◆ Exercise details: Report the lines of the data below that contain the string "Google".

◆ Available data:
Start of Block
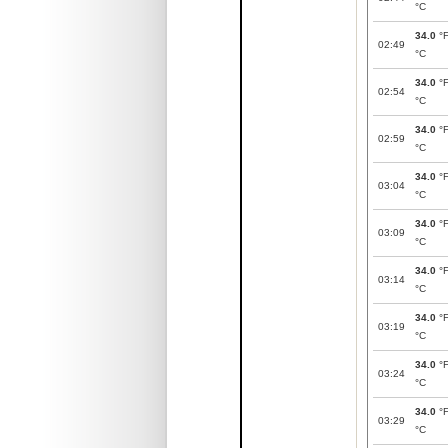
°C
34.0
°
02:49
°C
34.0
°
02:54
°C
34.0
°
02:59
°C
34.0
°
03:04
°C
34.0
°
03:09
°C
34.0
°
03:14
°C
34.0
°
03:19
°C
34.0
°
03:24
°C
34.0
°
03:29
°C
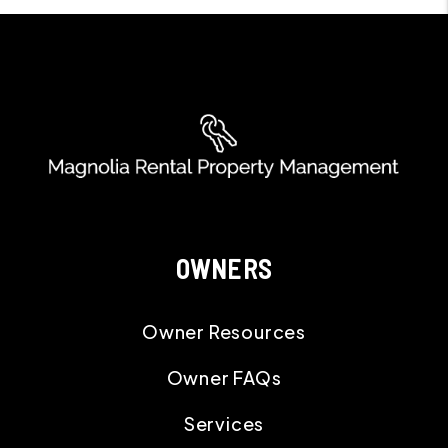
OWNERS
Owner Resources
Owner FAQs
Services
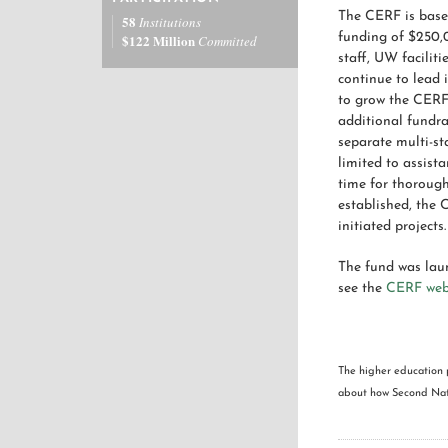
The CERF is based
58
Institutions
funding of $250,
$122 Million
Committed
staff, UW facilit
continue to lead 
to grow the CERF 
additional fundra
separate multi-st
limited to assist
time for thorough
established, the 
initiated projects.
The fund was lau
see the
CERF we
The higher education 
about how Second Natu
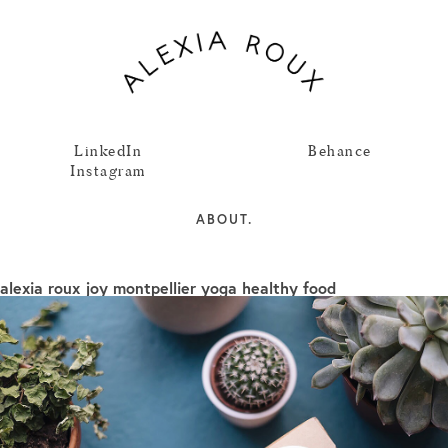
LinkedIn
Behance
Instagram
ABOUT.
alexia roux joy montpellier yoga healthy food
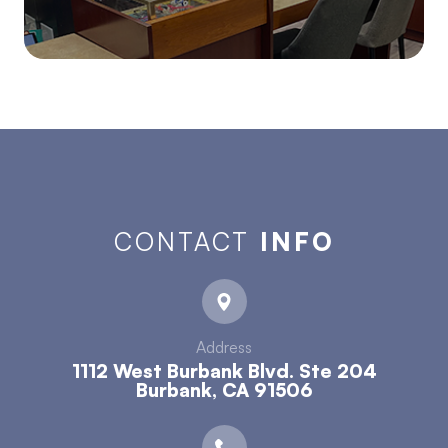
CONTACT
INFO
Address
1112 West Burbank Blvd. Ste 204
​​​​​​​Burbank, CA 91506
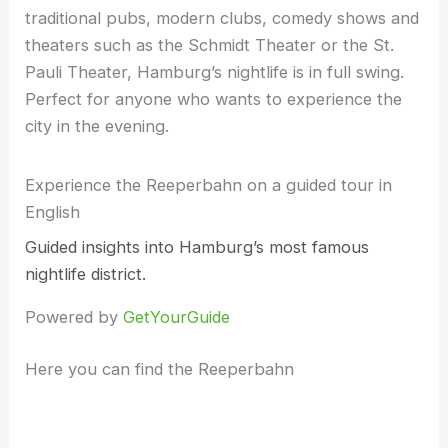
traditional pubs, modern clubs, comedy shows and
theaters such as the Schmidt Theater or the St.
Pauli Theater, Hamburg’s nightlife is in full swing.
Perfect for anyone who wants to experience the
city in the evening.
Experience the Reeperbahn on a guided tour in
English
Guided insights into Hamburg’s most famous
nightlife district.
Powered by
GetYourGuide
Here you can find the Reeperbahn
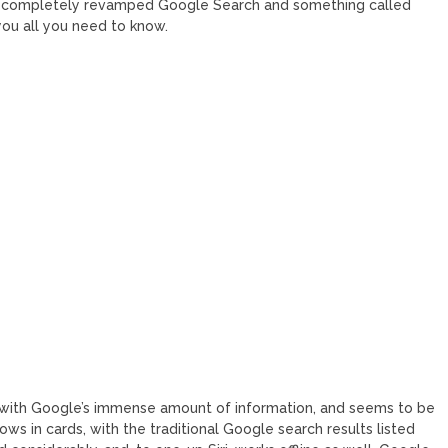
 completely revamped Google Search and something called
you all you need to know.
y with Google’s immense amount of information, and seems to be
shows in cards, with the traditional Google search results listed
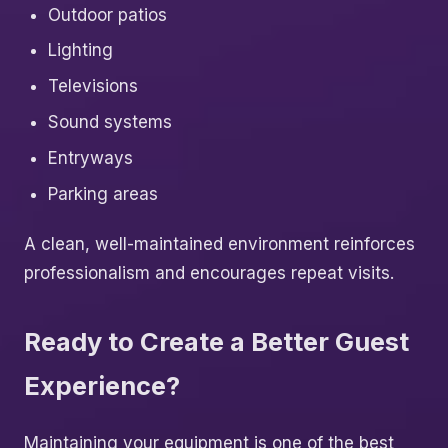
Outdoor patios
Lighting
Televisions
Sound systems
Entryways
Parking areas
A clean, well-maintained environment reinforces
professionalism and encourages repeat visits.
Ready to Create a Better Guest
Experience?
Maintaining your equipment is one of the best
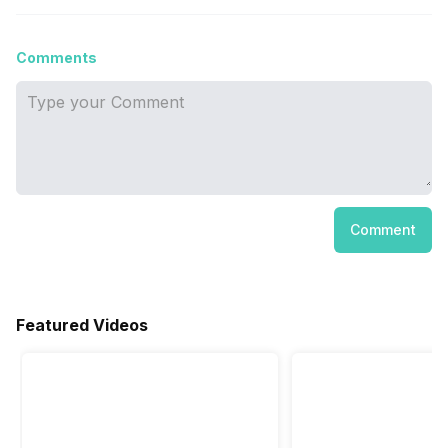
Comments
Comment
Featured Videos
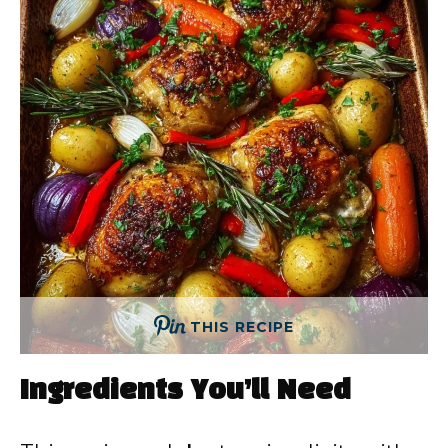
THIS RECIPE
Ingredients You’ll Need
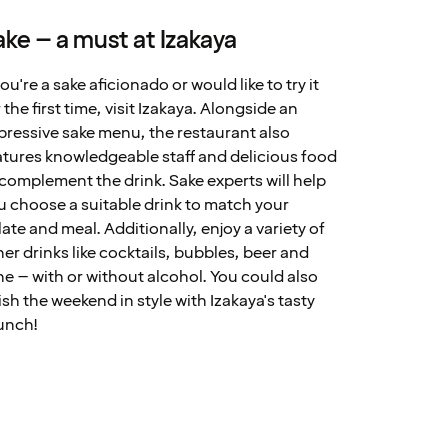
ake – a must at Izakaya
you're a sake aficionado or would like to try it
 the first time, visit Izakaya. Alongside an
pressive sake menu, the restaurant also
atures knowledgeable staff and delicious food
 complement the drink. Sake experts will help
u choose a suitable drink to match your
late and meal. Additionally, enjoy a variety of
her drinks like cocktails, bubbles, beer and
ne – with or without alcohol. You could also
nish the weekend in style with Izakaya's tasty
unch!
End of Block
◆ Task solution:
 completely revamped Google Search and something called
y with Google’s immense amount of information, and seems to be
shows in cards, with the traditional Google search results listed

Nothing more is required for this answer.